* _TASK TO COMPLETE_
Repeat every line of the listing below exactly, minus the pictures.
------------------------------
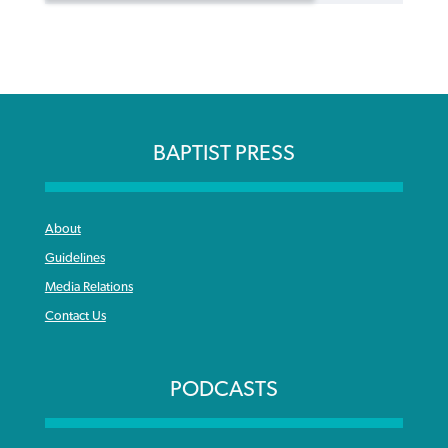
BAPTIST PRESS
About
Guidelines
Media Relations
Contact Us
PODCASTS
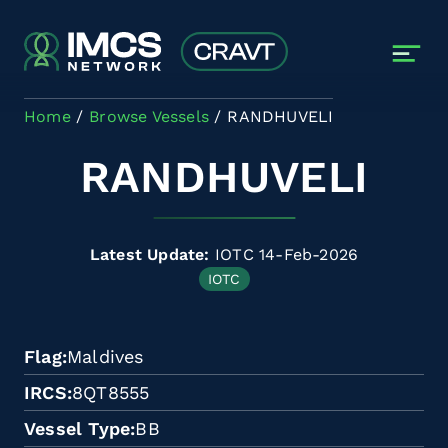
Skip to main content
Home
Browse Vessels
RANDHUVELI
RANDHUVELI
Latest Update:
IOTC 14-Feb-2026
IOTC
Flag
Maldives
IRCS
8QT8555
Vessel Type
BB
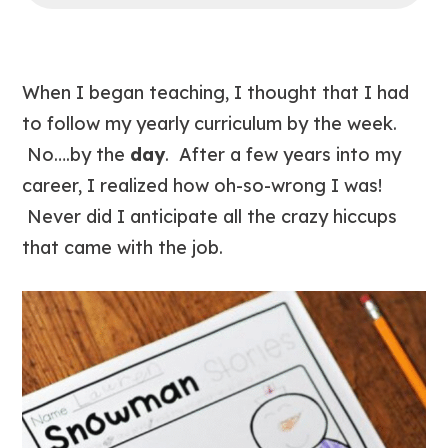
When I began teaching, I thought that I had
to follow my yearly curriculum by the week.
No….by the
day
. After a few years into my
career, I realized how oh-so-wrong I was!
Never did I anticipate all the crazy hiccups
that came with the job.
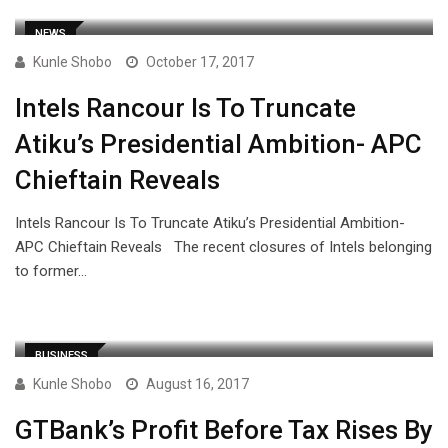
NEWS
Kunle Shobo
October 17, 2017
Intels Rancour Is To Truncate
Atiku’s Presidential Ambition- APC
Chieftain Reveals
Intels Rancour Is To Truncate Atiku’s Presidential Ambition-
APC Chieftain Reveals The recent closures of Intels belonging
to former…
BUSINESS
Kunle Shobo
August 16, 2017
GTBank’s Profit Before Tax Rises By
------------------------------
* _TASK OUTPUT_
BAPTIST PRESS
About
Guidelines
Media Relations
Contact Us
PODCASTS
Skip to main content
Home
Browse Vessels
RANDHUVELI
RANDHUVELI
Latest Update:
IOTC 14-Feb-2026
IOTC
Flag
Maldives
IRCS
8QT8555
Vessel Type
BB
When I began teaching, I thought that I had
to follow my yearly curriculum by the week.
No….by the
day
. After a few years into my
career, I realized how oh-so-wrong I was!
Never did I anticipate all the crazy hiccups
that came with the job.
NEWS
Kunle Shobo
October 17, 2017
Intels Rancour Is To Truncate
Atiku’s Presidential Ambition- APC
Chieftain Reveals
Intels Rancour Is To Truncate Atiku’s Presidential Ambition-
APC Chieftain Reveals The recent closures of Intels belonging
to former…
BUSINESS
Kunle Shobo
August 16, 2017
GTBank’s Profit Before Tax Rises By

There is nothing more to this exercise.